* What the task asks
Could you output every record again, exactly as given?

* Data records
————————
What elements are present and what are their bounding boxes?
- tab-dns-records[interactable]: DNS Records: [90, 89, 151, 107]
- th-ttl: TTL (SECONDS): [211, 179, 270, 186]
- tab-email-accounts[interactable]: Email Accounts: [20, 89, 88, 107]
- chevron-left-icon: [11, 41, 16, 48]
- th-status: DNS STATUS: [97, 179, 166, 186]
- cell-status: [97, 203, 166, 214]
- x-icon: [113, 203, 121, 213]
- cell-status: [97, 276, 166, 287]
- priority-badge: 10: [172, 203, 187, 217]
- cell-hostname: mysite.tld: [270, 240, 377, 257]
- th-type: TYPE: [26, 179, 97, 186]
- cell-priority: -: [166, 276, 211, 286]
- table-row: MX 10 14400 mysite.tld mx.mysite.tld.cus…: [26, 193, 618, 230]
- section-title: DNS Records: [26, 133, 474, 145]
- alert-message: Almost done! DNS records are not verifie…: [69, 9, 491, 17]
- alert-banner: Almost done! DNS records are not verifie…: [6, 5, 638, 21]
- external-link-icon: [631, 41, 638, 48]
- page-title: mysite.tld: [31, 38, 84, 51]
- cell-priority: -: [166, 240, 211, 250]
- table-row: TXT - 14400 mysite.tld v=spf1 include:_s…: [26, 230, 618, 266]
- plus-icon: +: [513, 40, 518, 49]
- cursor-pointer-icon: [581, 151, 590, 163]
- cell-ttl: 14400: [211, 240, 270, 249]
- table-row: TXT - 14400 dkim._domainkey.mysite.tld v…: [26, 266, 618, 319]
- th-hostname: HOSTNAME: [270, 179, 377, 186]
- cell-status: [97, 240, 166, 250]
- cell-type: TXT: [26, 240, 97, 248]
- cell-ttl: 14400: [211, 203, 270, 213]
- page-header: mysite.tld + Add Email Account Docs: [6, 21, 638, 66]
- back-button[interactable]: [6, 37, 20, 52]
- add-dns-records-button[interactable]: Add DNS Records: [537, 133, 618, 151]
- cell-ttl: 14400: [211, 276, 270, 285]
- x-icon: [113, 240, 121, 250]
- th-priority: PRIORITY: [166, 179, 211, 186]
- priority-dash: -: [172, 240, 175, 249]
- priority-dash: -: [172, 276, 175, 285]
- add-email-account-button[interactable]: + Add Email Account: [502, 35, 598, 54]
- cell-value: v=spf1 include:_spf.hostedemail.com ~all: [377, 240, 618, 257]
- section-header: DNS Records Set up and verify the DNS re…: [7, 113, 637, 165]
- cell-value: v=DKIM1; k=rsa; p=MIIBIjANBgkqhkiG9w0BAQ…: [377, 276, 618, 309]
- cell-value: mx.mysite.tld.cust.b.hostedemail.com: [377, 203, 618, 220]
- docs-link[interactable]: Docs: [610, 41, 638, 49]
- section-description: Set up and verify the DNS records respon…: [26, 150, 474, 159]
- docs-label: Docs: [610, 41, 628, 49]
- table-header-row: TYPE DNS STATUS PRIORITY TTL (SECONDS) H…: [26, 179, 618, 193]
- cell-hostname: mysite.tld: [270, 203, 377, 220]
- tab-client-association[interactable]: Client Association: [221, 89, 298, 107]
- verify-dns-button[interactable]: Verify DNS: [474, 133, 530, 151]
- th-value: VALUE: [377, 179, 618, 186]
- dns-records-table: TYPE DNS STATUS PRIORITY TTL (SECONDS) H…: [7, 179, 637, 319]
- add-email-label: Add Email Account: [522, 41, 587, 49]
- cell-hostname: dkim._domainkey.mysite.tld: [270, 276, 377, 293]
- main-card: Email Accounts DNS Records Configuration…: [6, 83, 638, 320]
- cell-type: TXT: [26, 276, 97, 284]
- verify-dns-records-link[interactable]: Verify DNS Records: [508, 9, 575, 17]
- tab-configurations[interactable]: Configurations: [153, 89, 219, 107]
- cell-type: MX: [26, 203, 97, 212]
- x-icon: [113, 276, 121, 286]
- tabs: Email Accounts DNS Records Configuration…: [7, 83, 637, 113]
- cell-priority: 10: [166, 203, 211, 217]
————————
* Expected output
What elements are present and what are their bounding boxes?
- tab-dns-records[interactable]: DNS Records: [90, 89, 151, 107]
- th-ttl: TTL (SECONDS): [211, 179, 270, 186]
- tab-email-accounts[interactable]: Email Accounts: [20, 89, 88, 107]
- chevron-left-icon: [11, 41, 16, 48]
- th-status: DNS STATUS: [97, 179, 166, 186]
- cell-status: [97, 203, 166, 214]
- x-icon: [113, 203, 121, 213]
- cell-status: [97, 276, 166, 287]
- priority-badge: 10: [172, 203, 187, 217]
- cell-hostname: mysite.tld: [270, 240, 377, 257]
- th-type: TYPE: [26, 179, 97, 186]
- cell-priority: -: [166, 276, 211, 286]
- table-row: MX 10 14400 mysite.tld mx.mysite.tld.cus…: [26, 193, 618, 230]
- section-title: DNS Records: [26, 133, 474, 145]
- alert-message: Almost done! DNS records are not verifie…: [69, 9, 491, 17]
- alert-banner: Almost done! DNS records are not verifie…: [6, 5, 638, 21]
- external-link-icon: [631, 41, 638, 48]
- page-title: mysite.tld: [31, 38, 84, 51]
- cell-priority: -: [166, 240, 211, 250]
- table-row: TXT - 14400 mysite.tld v=spf1 include:_s…: [26, 230, 618, 266]
- plus-icon: +: [513, 40, 518, 49]
- cursor-pointer-icon: [581, 151, 590, 163]
- cell-ttl: 14400: [211, 240, 270, 249]
- table-row: TXT - 14400 dkim._domainkey.mysite.tld v…: [26, 266, 618, 319]
- th-hostname: HOSTNAME: [270, 179, 377, 186]
- cell-status: [97, 240, 166, 250]
- cell-type: TXT: [26, 240, 97, 248]
- cell-ttl: 14400: [211, 203, 270, 213]
- page-header: mysite.tld + Add Email Account Docs: [6, 21, 638, 66]
- back-button[interactable]: [6, 37, 20, 52]
- add-dns-records-button[interactable]: Add DNS Records: [537, 133, 618, 151]
- cell-ttl: 14400: [211, 276, 270, 285]
- x-icon: [113, 240, 121, 250]
- th-priority: PRIORITY: [166, 179, 211, 186]
- priority-dash: -: [172, 240, 175, 249]
- priority-dash: -: [172, 276, 175, 285]
- add-email-account-button[interactable]: + Add Email Account: [502, 35, 598, 54]
- cell-value: v=spf1 include:_spf.hostedemail.com ~all: [377, 240, 618, 257]
- section-header: DNS Records Set up and verify the DNS re…: [7, 113, 637, 165]
- cell-value: v=DKIM1; k=rsa; p=MIIBIjANBgkqhkiG9w0BAQ…: [377, 276, 618, 309]
- cell-value: mx.mysite.tld.cust.b.hostedemail.com: [377, 203, 618, 220]
- docs-link[interactable]: Docs: [610, 41, 638, 49]
- section-description: Set up and verify the DNS records respon…: [26, 150, 474, 159]
- docs-label: Docs: [610, 41, 628, 49]
- table-header-row: TYPE DNS STATUS PRIORITY TTL (SECONDS) H…: [26, 179, 618, 193]
- cell-hostname: mysite.tld: [270, 203, 377, 220]
- tab-client-association[interactable]: Client Association: [221, 89, 298, 107]
- verify-dns-button[interactable]: Verify DNS: [474, 133, 530, 151]
- th-value: VALUE: [377, 179, 618, 186]
- dns-records-table: TYPE DNS STATUS PRIORITY TTL (SECONDS) H…: [7, 179, 637, 319]
- add-email-label: Add Email Account: [522, 41, 587, 49]
- cell-hostname: dkim._domainkey.mysite.tld: [270, 276, 377, 293]
- main-card: Email Accounts DNS Records Configuration…: [6, 83, 638, 320]
- cell-type: TXT: [26, 276, 97, 284]
- verify-dns-records-link[interactable]: Verify DNS Records: [508, 9, 575, 17]
- tab-configurations[interactable]: Configurations: [153, 89, 219, 107]
- cell-type: MX: [26, 203, 97, 212]
- x-icon: [113, 276, 121, 286]
- tabs: Email Accounts DNS Records Configuration…: [7, 83, 637, 113]
- cell-priority: 10: [166, 203, 211, 217]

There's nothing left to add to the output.